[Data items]
........

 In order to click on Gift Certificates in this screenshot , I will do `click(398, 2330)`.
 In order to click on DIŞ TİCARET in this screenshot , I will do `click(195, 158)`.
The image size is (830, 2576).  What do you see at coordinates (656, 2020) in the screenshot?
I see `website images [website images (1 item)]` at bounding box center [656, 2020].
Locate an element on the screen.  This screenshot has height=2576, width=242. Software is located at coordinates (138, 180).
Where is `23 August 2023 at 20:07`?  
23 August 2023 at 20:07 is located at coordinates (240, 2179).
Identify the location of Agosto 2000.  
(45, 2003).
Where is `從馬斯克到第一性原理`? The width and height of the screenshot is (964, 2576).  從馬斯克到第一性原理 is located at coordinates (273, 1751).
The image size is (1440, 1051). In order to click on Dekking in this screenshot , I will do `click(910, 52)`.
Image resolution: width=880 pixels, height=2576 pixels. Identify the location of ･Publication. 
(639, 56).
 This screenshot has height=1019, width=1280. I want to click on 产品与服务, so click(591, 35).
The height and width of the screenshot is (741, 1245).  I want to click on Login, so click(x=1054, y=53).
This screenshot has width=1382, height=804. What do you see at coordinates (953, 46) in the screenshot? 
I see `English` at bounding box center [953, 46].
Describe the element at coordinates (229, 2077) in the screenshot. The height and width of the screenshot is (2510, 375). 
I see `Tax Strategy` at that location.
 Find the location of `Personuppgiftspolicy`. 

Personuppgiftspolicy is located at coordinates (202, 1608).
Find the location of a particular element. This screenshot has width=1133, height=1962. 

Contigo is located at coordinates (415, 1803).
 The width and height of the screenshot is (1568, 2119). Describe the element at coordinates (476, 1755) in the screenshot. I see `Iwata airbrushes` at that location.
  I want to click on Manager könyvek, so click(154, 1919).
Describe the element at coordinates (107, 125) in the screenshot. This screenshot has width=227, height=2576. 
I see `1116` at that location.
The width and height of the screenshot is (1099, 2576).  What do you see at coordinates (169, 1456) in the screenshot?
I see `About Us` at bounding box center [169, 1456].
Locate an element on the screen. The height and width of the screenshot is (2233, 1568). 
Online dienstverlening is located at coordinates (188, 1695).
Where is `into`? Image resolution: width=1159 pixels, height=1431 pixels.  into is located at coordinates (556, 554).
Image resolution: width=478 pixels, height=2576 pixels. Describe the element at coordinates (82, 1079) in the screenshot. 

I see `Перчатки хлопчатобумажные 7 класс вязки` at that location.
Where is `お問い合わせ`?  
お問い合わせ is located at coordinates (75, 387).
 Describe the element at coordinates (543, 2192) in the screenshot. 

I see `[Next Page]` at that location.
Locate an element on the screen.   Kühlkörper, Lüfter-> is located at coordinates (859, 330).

........

What you should do - Return each full line of the entries that contains the word "order".

Result -
 In order to click on Gift Certificates in this screenshot , I will do `click(398, 2330)`.
 In order to click on DIŞ TİCARET in this screenshot , I will do `click(195, 158)`.
The image size is (1440, 1051). In order to click on Dekking in this screenshot , I will do `click(910, 52)`.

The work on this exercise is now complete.